→ **Source data**
========

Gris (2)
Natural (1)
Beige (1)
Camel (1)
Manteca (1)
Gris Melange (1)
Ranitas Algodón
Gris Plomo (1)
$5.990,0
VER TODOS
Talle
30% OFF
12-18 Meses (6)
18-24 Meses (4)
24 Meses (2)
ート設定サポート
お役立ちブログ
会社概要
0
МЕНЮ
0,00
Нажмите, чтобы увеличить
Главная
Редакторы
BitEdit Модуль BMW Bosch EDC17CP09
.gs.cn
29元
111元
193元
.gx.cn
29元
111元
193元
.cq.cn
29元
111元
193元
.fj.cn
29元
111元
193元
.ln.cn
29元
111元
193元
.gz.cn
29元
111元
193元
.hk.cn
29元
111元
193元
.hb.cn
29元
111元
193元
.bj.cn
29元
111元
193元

========

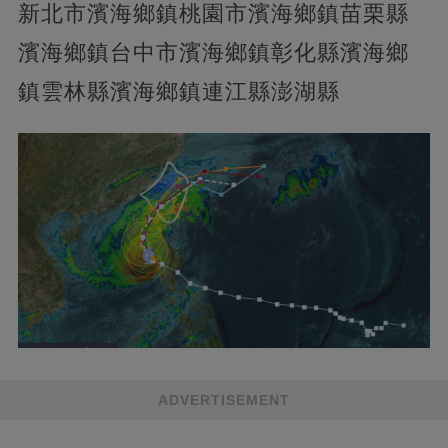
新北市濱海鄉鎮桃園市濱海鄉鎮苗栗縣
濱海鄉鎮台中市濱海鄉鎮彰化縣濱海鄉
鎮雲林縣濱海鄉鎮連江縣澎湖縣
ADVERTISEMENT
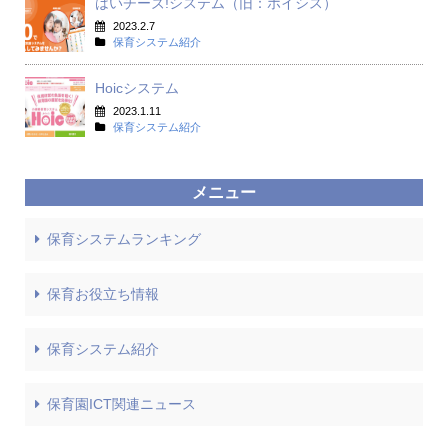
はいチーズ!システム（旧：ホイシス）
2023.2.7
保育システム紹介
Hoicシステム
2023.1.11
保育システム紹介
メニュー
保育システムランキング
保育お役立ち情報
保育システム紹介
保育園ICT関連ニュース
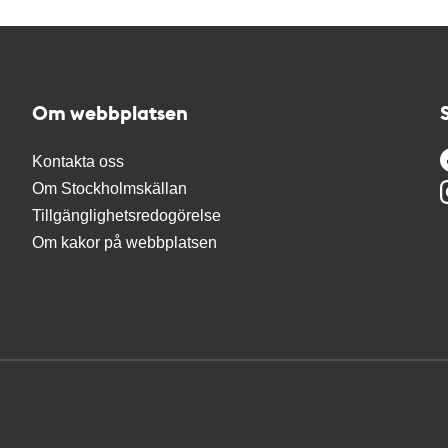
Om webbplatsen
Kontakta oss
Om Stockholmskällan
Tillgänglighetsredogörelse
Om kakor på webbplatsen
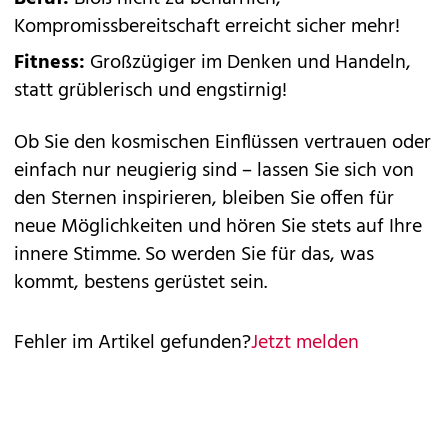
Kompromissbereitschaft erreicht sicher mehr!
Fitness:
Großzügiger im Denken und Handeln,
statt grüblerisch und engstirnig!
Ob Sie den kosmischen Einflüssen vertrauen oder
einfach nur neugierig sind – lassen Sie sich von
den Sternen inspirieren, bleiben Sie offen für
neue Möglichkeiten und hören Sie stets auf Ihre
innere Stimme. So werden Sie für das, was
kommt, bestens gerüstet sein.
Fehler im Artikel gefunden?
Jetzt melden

========

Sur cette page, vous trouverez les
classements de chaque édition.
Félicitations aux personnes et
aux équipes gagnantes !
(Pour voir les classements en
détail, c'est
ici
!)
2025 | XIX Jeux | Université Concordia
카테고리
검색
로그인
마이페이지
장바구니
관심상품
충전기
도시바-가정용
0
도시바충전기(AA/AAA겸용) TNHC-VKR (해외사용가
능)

========

→ **WORK TO BE COMPLETED**
Your reply should consist of one number: how many lines in the entries contain the string "classements".

→ **EXPECTED ANSWER**
2